O relatório aponta ainda preocupações relacionadas com novas substâncias adicionadas intencionalmente, incluindo nanomateriais, utilizados para melhorar o desempenho dos materiais ou permitir funções de embalagem ativa.

A FAO defende processos eficazes de limpeza e remoção de químicos durante a reciclagem de plástico destinada a materiais em contacto com alimentos. O relatório refere também a necessidade de sistemas adequados de controlo e triagem de fluxos de resíduos, capazes de separar embalagens plásticas de uso alimentar antes da reciclagem, de acordo com códigos de identificação de resinas específicos por polímero sintético.

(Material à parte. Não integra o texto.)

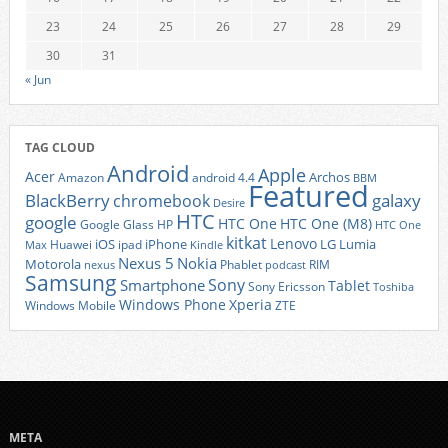
23
24
25
26
27
28
29
30
31
« Jun
TAG CLOUD
Android
Apple
Acer
Archos
Amazon
android 4.4
BBM
Featured
BlackBerry
galaxy
chromebook
Desire
HTC
google
HTC One
HTC One (M8)
Google Glass
HP
HTC One
kitkat
Lenovo
iOS
iPhone
LG
Lumia
Huawei
ipad
Max
Kindle
Nexus 5
Nokia
Motorola
Phablet
RIM
nexus
podcast
Samsung
Sony
Smartphone
Tablet
Sony Ericsson
Toshiba
Xperia
Windows Phone
Windows Mobile
ZTE
META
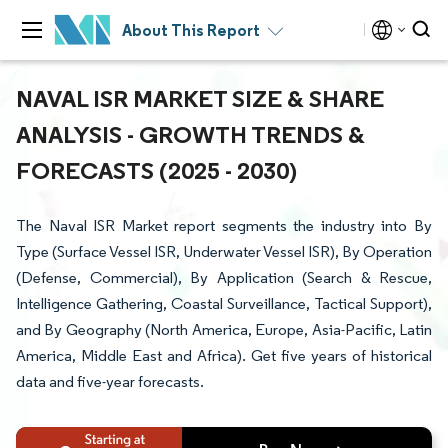
About This Report
NAVAL ISR MARKET SIZE & SHARE
ANALYSIS - GROWTH TRENDS &
FORECASTS (2025 - 2030)
The Naval ISR Market report segments the industry into By
Type (Surface Vessel ISR, Underwater Vessel ISR), By Operation
(Defense, Commercial), By Application (Search & Rescue,
Intelligence Gathering, Coastal Surveillance, Tactical Support),
and By Geography (North America, Europe, Asia-Pacific, Latin
America, Middle East and Africa). Get five years of historical
data and five-year forecasts.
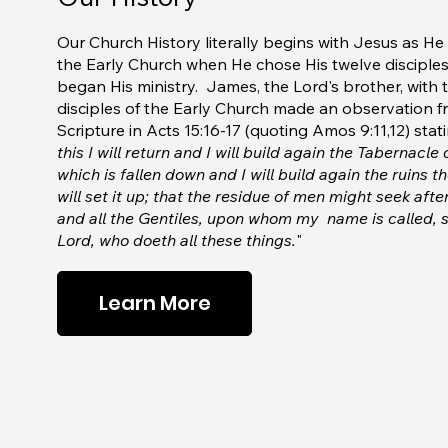
Our Church History literally begins with Jesus as He 
the Early Church when He chose His twelve disciple
began His ministry. James, the Lord's brother, with 
disciples of the Early Church made an observation 
Scripture in Acts 15:16-17 (quoting Amos 9:11,12) stati
this I will return and I will build again the Tabernacle
which is fallen down and I will build again the ruins th
will set it up; that the residue of men might seek afte
and all the Gentiles, upon whom my name is called, s
Lord, who doeth all these things.
"
Learn More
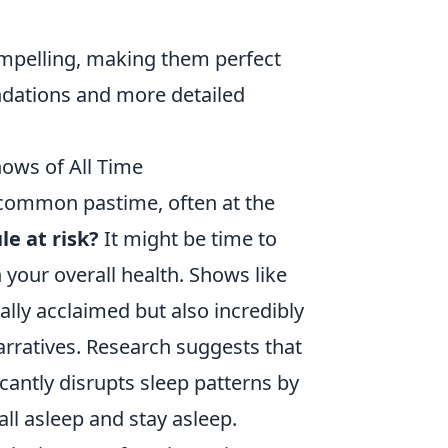
ompelling, making them perfect
dations and more detailed
hows of All Time
 common pastime, often at the
le at risk?
It might be time to
 your overall health. Shows like
cally acclaimed but also incredibly
arratives. Research suggests that
icantly disrupts sleep patterns by
ll asleep and stay asleep.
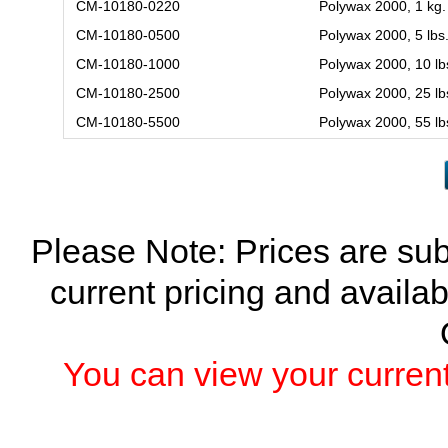
CM-10180-0220
Polywax 2000, 1 kg.
CM-10180-0500
Polywax 2000, 5 lbs
CM-10180-1000
Polywax 2000, 10 lb
CM-10180-2500
Polywax 2000, 25 lb
CM-10180-5500
Polywax 2000, 55 lb
Please Note: Prices are sub
current pricing and availab
You can view your current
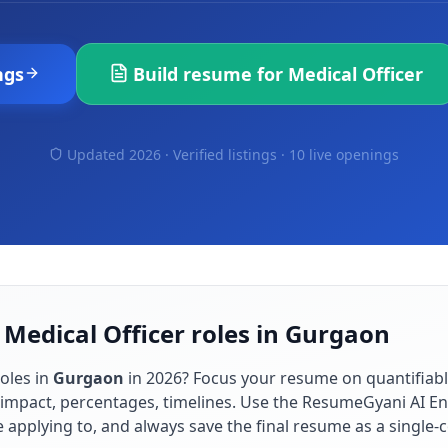
ngs
Build resume for
Medical Officer
Updated 2026 · Verified listings ·
10 live openings
 Medical Officer roles in Gurgaon
oles in
Gurgaon
in
2026
? Focus your resume on quantifia
impact, percentages, timelines. Use the ResumeGyani AI En
re applying to, and always save the final resume as a singl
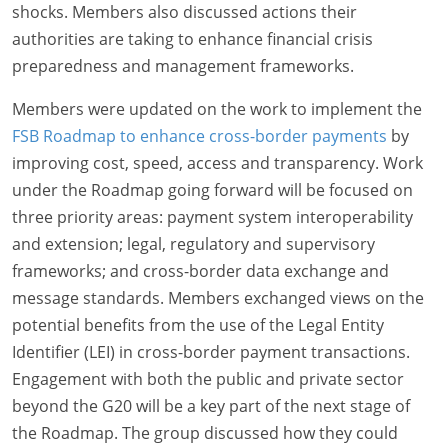
shocks. Members also discussed actions their
authorities are taking to enhance financial crisis
preparedness and management frameworks.
Members were updated on the work to implement the
FSB Roadmap to enhance cross-border payments
by
improving cost, speed, access and transparency. Work
under the Roadmap going forward will be focused on
three priority areas: payment system interoperability
and extension; legal, regulatory and supervisory
frameworks; and cross-border data exchange and
message standards. Members exchanged views on the
potential benefits from the use of the Legal Entity
Identifier (LEI) in cross-border payment transactions.
Engagement with both the public and private sector
beyond the G20 will be a key part of the next stage of
the Roadmap. The group discussed how they could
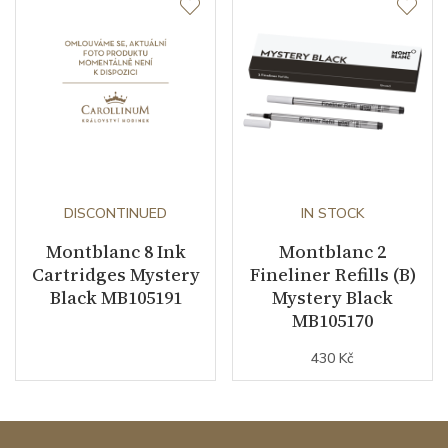
DISCONTINUED
IN STOCK
Montblanc 8 Ink
Montblanc 2
Cartridges Mystery
Fineliner Refills (B)
Black MB105191
Mystery Black
MB105170
430 Kč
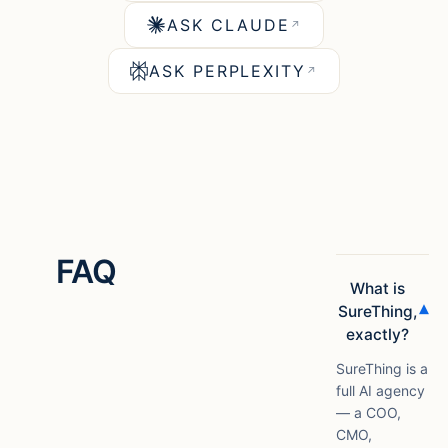
ASK CLAUDE
↗
ASK PERPLEXITY
↗
FAQ
What is
▾
SureThing,
exactly?
SureThing is a
full AI agency
— a COO,
CMO,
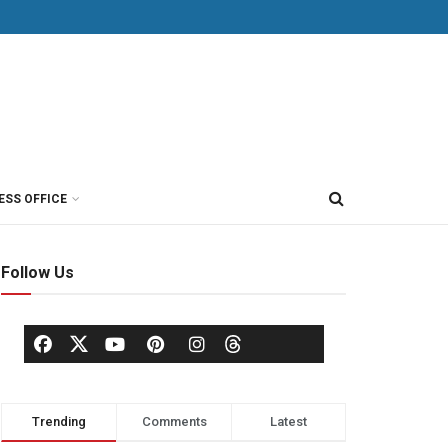
ESS OFFICE
Follow Us
Trending
Comments
Latest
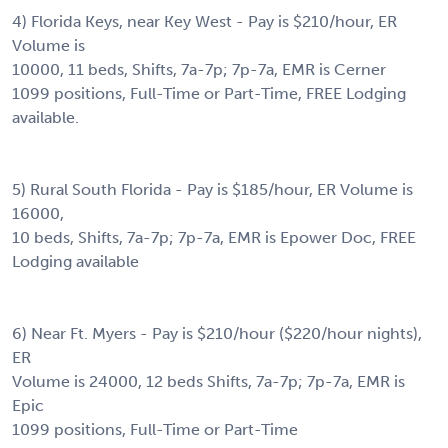
4) Florida Keys, near Key West - Pay is $210/hour, ER
Volume is
10000, 11 beds, Shifts, 7a-7p; 7p-7a, EMR is Cerner
1099 positions, Full-Time or Part-Time, FREE Lodging
available.
5) Rural South Florida - Pay is $185/hour, ER Volume is
16000,
10 beds, Shifts, 7a-7p; 7p-7a, EMR is Epower Doc, FREE
Lodging available
6) Near Ft. Myers - Pay is $210/hour ($220/hour nights),
ER
Volume is 24000, 12 beds Shifts, 7a-7p; 7p-7a, EMR is
Epic
1099 positions, Full-Time or Part-Time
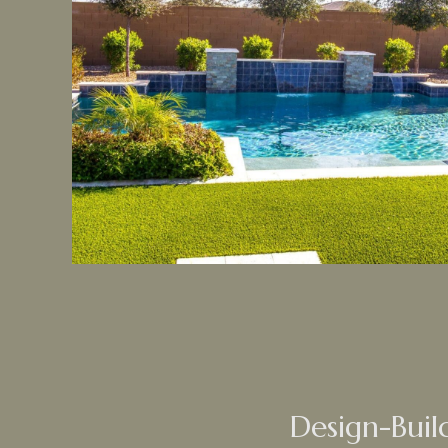
Design-Buil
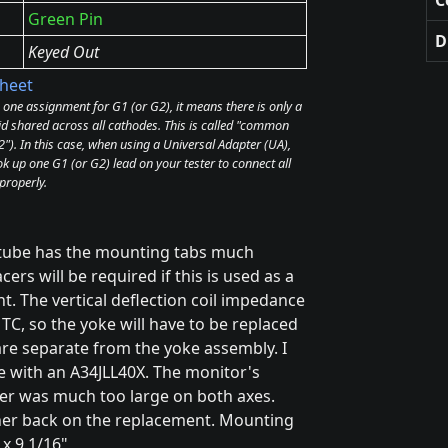
Green Pin
D
Keyed Out
heet
e one assignment for G1 (or G2), it means there is only a
id shared across all cathodes. This is called "common
). In this case, when using a Universal Adapter (UA),
k up one G1 (or G2) lead on your tester to connect all
properly.
 tube has the mounting tabs much
rs will be required if this is used as a
t. The vertical deflection coil impedance
TC, so the yoke will have to be replaced
are separate from the yoke assembly. I
se with an A34JLL40X. The monitor's
ster was much too large on both axes.
her back on the replacement. Mounting
 x 9 1/16"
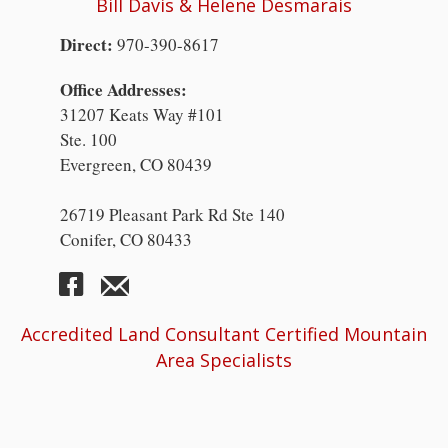
Bill Davis & Helene Desmarais
Direct:
970-390-8617
Office Addresses:
31207 Keats Way #101
Ste. 100
Evergreen, CO 80439
26719 Pleasant Park Rd Ste 140
Conifer, CO 80433
Accredited Land Consultant Certified Mountain
Area Specialists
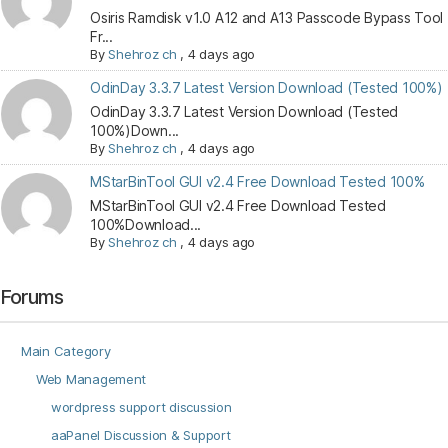
Osiris Ramdisk v1.0 A12 and A13 Passcode Bypass Tool
Fr...
By
Shehroz ch
,
4 days ago
OdinDay 3.3.7 Latest Version Download (Tested 100%)
OdinDay 3.3.7 Latest Version Download (Tested
100%)Down...
By
Shehroz ch
,
4 days ago
MStarBinTool GUI v2.4 Free Download Tested 100%
MStarBinTool GUI v2.4 Free Download Tested
100%Download...
By
Shehroz ch
,
4 days ago
Forums
Main Category
Web Management
wordpress support discussion
aaPanel Discussion & Support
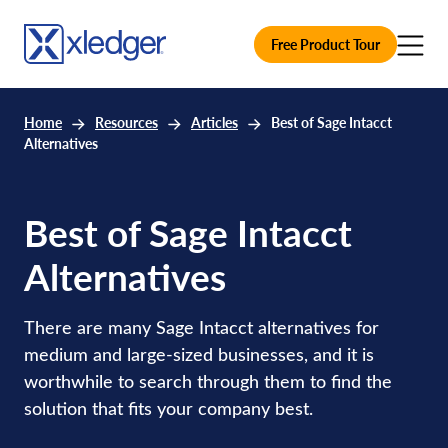
Free Product Tour
Home
Resources
Articles
Best of Sage Intacct
Alternatives
Best of Sage Intacct
Alternatives
There are many Sage Intacct alternatives for
medium and large-sized businesses, and it is
worthwhile to search through them to find the
solution that fits your company best.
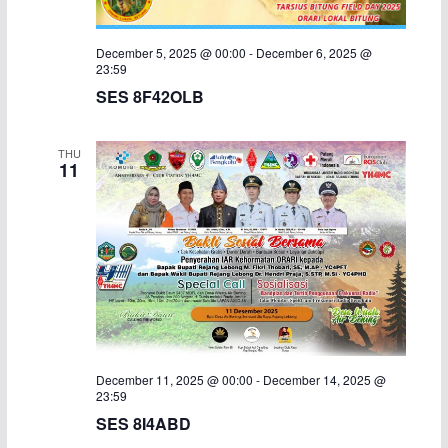
December 5, 2025 @ 00:00
-
December 6, 2025 @
23:59
SES 8F42OLB
THU
11
December 11, 2025 @ 00:00
-
December 14, 2025 @
23:59
SES 8I4ABD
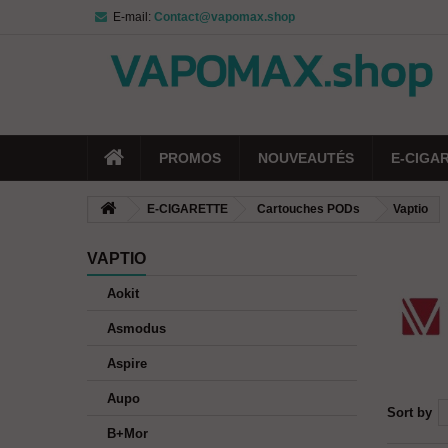
E-mail:
Contact@vapomax.shop
PROMOS
NOUVEAUTÉS
E-CIGA
E-CIGARETTE
Cartouches PODs
Vaptio
VAPTIO
Aokit
Asmodus
Aspire
Aupo
Sort by
B+Mor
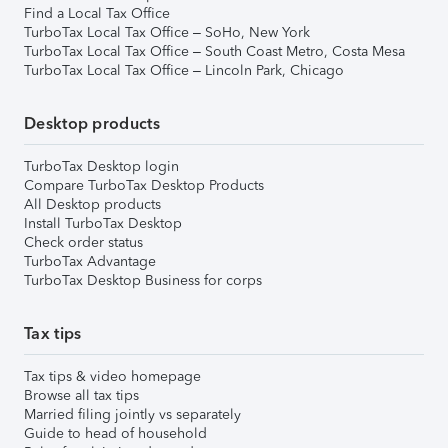
Find a Local Tax Office
TurboTax Local Tax Office – SoHo, New York
TurboTax Local Tax Office – South Coast Metro, Costa Mesa
TurboTax Local Tax Office – Lincoln Park, Chicago
Desktop products
TurboTax Desktop login
Compare TurboTax Desktop Products
All Desktop products
Install TurboTax Desktop
Check order status
TurboTax Advantage
TurboTax Desktop Business for corps
Tax tips
Tax tips & video homepage
Browse all tax tips
Married filing jointly vs separately
Guide to head of household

Outro ponto destacado é a exposição a microplásticos e nanoplásticos em alimentos e bebidas. Segundo o relatório, a ausência de métodos analíticos validados para a sua deteção e identificação tem impedido as autoridades reguladoras de determinar um risco claro para a saúde humana.

A FAO identifica ainda potenciais questões no comércio internacional devido à falta de harmonização regulamentar entre países. Segundo a organização, a uniformização de normas pode apoiar avaliações de risco robustas e baseadas na ciência, bem como contribuir para objetivos internacionais de redução de resíduos plásticos.